Return every record exactly as written.

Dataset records
########################################

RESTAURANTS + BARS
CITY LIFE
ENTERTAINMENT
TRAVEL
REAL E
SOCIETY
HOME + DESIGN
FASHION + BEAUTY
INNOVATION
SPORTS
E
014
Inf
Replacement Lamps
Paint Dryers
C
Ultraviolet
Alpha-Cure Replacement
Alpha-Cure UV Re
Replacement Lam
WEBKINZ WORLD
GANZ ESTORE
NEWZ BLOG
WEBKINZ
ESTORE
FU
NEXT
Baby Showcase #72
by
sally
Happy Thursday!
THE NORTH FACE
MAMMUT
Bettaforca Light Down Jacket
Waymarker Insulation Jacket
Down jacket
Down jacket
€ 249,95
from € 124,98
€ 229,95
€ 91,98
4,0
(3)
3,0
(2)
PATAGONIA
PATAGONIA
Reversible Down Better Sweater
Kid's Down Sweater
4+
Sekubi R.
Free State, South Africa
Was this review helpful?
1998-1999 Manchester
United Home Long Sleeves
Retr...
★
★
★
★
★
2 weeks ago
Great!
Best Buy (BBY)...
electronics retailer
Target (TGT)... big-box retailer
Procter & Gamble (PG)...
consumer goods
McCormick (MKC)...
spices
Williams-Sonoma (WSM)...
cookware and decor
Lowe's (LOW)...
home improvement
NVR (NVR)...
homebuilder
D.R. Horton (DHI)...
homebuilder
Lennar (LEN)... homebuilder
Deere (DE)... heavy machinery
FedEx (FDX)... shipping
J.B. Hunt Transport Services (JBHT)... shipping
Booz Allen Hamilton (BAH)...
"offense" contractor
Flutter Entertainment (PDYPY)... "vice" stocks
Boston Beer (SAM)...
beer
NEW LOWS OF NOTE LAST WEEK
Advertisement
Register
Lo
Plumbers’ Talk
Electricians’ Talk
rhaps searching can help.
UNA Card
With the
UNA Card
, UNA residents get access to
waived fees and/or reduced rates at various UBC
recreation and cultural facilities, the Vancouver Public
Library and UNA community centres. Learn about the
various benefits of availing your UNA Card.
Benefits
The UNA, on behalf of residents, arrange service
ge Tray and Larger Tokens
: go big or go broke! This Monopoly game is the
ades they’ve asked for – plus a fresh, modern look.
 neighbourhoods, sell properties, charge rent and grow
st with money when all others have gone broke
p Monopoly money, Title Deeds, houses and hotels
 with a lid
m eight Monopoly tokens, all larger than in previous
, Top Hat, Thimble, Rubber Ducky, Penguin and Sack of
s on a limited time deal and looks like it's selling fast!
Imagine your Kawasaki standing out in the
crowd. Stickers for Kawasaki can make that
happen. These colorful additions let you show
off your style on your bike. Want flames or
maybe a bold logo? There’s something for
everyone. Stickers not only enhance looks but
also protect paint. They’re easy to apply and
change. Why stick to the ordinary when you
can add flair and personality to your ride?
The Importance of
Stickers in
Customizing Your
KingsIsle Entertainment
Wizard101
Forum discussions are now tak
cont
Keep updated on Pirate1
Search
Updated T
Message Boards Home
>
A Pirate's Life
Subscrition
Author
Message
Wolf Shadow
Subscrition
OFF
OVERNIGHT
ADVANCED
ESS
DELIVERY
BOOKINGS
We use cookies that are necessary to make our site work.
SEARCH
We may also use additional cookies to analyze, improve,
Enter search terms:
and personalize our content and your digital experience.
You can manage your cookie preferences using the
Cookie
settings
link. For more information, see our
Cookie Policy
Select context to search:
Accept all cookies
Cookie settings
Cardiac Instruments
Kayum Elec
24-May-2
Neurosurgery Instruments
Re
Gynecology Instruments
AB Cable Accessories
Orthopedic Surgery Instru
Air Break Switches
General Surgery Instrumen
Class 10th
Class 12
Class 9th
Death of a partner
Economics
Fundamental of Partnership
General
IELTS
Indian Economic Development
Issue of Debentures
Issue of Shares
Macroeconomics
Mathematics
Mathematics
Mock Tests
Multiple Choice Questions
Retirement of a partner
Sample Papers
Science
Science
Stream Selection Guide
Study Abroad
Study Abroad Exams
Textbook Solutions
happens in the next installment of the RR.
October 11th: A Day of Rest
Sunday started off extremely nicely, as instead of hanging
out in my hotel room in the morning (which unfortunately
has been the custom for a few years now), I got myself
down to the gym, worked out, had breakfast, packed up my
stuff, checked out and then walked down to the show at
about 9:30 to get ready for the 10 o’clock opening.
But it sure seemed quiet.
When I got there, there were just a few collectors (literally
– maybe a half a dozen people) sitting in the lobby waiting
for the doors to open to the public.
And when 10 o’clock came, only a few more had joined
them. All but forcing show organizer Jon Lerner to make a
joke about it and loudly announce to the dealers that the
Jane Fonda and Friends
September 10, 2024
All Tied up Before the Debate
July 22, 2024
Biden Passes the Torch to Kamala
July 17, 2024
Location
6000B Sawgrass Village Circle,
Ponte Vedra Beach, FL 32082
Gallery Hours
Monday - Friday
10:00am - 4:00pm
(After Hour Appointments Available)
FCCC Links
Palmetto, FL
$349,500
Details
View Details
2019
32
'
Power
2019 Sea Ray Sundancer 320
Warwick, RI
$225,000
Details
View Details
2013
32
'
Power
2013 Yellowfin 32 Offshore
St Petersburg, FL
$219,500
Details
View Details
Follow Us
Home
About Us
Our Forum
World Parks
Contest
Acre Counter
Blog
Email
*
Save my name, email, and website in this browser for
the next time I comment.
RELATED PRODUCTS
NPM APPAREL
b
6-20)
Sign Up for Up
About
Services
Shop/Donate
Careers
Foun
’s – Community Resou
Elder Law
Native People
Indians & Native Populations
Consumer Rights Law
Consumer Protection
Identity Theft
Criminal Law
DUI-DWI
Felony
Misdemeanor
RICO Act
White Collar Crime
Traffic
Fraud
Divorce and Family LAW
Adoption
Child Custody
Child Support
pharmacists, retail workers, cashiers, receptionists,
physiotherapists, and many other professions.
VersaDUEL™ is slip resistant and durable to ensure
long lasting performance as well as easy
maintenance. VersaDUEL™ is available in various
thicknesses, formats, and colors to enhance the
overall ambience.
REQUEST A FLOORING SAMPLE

########################################

### Response to this task
RESTAURANTS + BARS
CITY LIFE
ENTERTAINMENT
TRAVEL
REAL E
SOCIETY
HOME + DESIGN
FASHION + BEAUTY
INNOVATION
SPORTS
E
014
Inf
Replacement Lamps
Paint Dryers
C
Ultraviolet
Alpha-Cure Replacement
Alpha-Cure UV Re
Replacement Lam
WEBKINZ WORLD
GANZ ESTORE
NEWZ BLOG
WEBKINZ
ESTORE
FU
NEXT
Baby Showcase #72
by
sally
Happy Thursday!
THE NORTH FACE
MAMMUT
Bettaforca Light Down Jacket
Waymarker Insulation Jacket
Down jacket
Down jacket
€ 249,95
from € 124,98
€ 229,95
€ 91,98
4,0
(3)
3,0
(2)
PATAGONIA
PATAGONIA
Reversible Down Better Sweater
Kid's Down Sweater
4+
Sekubi R.
Free State, South Africa
Was this review helpful?
1998-1999 Manchester
United Home Long Sleeves
Retr...
★
★
★
★
★
2 weeks ago
Great!
Best Buy (BBY)...
electronics retailer
Target (TGT)... big-box retailer
Procter & Gamble (PG)...
consumer goods
McCormick (MKC)...
spices
Williams-Sonoma (WSM)...
cookware and decor
Lowe's (LOW)...
home improvement
NVR (NVR)...
homebuilder
D.R. Horton (DHI)...
homebuilder
Lennar (LEN)... homebuilder
Deere (DE)... heavy machinery
FedEx (FDX)... shipping
J.B. Hunt Transport Services (JBHT)... shipping
Booz Allen Hamilton (BAH)...
"offense" contractor
Flutter Entertainment (PDYPY)... "vice" stocks
Boston Beer (SAM)...
beer
NEW LOWS OF NOTE LAST WEEK
Advertisement
Register
Lo
Plumbers’ Talk
Electricians’ Talk
rhaps searching can help.
UNA Card
With the
UNA Card
, UNA residents get access to
waived fees and/or reduced rates at various UBC
recreation and cultural facilities, the Vancouver Public
Library and UNA community centres. Learn about the
various benefits of availing your UNA Card.
Benefits
The UNA, on behalf of residents, arrange service
ge Tray and Larger Tokens
: go big or go broke! This Monopoly game is the
ades they’ve asked for – plus a fresh, modern look.
 neighbourhoods, sell properties, charge rent and grow
st with money when all others have gone broke
p Monopoly money, Title Deeds, houses and hotels
 with a lid
m eight Monopoly tokens, all larger than in previous
, Top Hat, Thimble, Rubber Ducky, Penguin and Sack of
s on a limited time deal and looks like it's selling fast!
Imagine your Kawasaki standing out in the
crowd. Stickers for Kawasaki can make that
happen. These colorful additions let you show
off your style on your bike. Want flames or
maybe a bold logo? There’s something for
everyone. Stickers not only enhance looks but
also protect paint. They’re easy to apply and
change. Why stick to the ordinary when you
can add flair and personality to your ride?
The Importance of
Stickers in
Customizing Your
KingsIsle Entertainment
Wizard101
Forum discussions are now tak
cont
Keep updated on Pirate1
Search
Updated T
Message Boards Home
>
A Pirate's Life
Subscrition
Author
Message
Wolf Shadow
Subscrition
OFF
OVERNIGHT
ADVANCED
ESS
DELIVERY
BOOKINGS
We use cookies that are necessary to make our site work.
SEARCH
We may also use additional cookies to analyze, improve,
Enter search terms:
and personalize our content and your digital experience.
You can manage your cookie preferences using the
Cookie
settings
link. For more information, see our
Cookie Policy
Select context to search:
Accept all cookies
Cookie settings
Cardiac Instruments
Kayum Elec
24-May-2
Neurosurgery Instruments
Re
Gynecology Instruments
AB Cable Accessories
Orthopedic Surgery Instru
Air Break Switches
General Surgery Instrumen
Class 10th
Class 12
Class 9th
Death of a partner
Economics
Fundamental of Partnership
General
IELTS
Indian Economic Development
Issue of Debentures
Issue of Shares
Macroeconomics
Mathematics
Mathematics
Mock Tests
Multiple Choice Questions
Retirement of a partner
Sample Papers
Science
Science
Stream Selection Guide
Study Abroad
Study Abroad Exams
Textbook Solutions
happens in the next installment of the RR.
October 11th: A Day of Rest
Sunday started off extremely nicely, as instead of hanging
out in my hotel room in the morning (which unfortunately
has been the custom for a few years now), I got myself
down to the gym, worked out, had breakfast, packed up my
stuff, checked out and then walked down to the show at
about 9:30 to get ready for the 10 o’clock opening.
But it sure seemed quiet.
When I got there, there were just a few collectors (literally
– maybe a half a dozen people) sitting in the lobby waiting
for the doors to open to the public.
And when 10 o’clock came, only a few more had joined
them. All but forcing show organizer Jon Lerner to make a
joke about it and loudly announce to the dealers that the
Jane Fonda and Friends
September 10, 2024
All Tied up Before the Debate
July 22, 2024
Biden Passes the Torch to Kamala
July 17, 2024
Location
6000B Sawgrass Village Circle,
Ponte Vedra Beach, FL 32082
Gallery Hours
Monday - Friday
10:00am - 4:00pm
(After Hour Appointments Available)
FCCC Links
Palmetto, FL
$349,500
Details
View Details
2019
32
'
Power
2019 Sea Ray Sundancer 320
Warwick, RI
$225,000
Details
View Details
2013
32
'
Power
2013 Yellowfin 32 Offshore
St Petersburg, FL
$219,500
Details
View Details
Follow Us
Home
About Us
Our Forum
World Parks
Contest
Acre Counter
Blog
Email
*
Save my name, email, and website in this browser for
the next time I comment.
RELATED PRODUCTS
NPM APPAREL
b
6-20)
Sign Up for Up
About
Services
Shop/Donate
Careers
Foun
’s – Community Resou
Elder Law
Native People
Indians & Native Populations
Consumer Rights Law
Consumer Protection
Identity Theft
Criminal Law
DUI-DWI
Felony
Misdemeanor
RICO Act
White Collar Crime
Traffic
Fraud
Divorce and Family LAW
Adoption
Child Custody
Child Support
pharmacists, retail workers, cashiers, receptionists,
physiotherapists, and many other professions.
VersaDUEL™ is slip resistant and durable to ensure
long lasting performance as well as easy
maintenance. VersaDUEL™ is available in various
thicknesses, formats, and colors to enhance the
overall ambience.
REQUEST A FLOORING SAMPLE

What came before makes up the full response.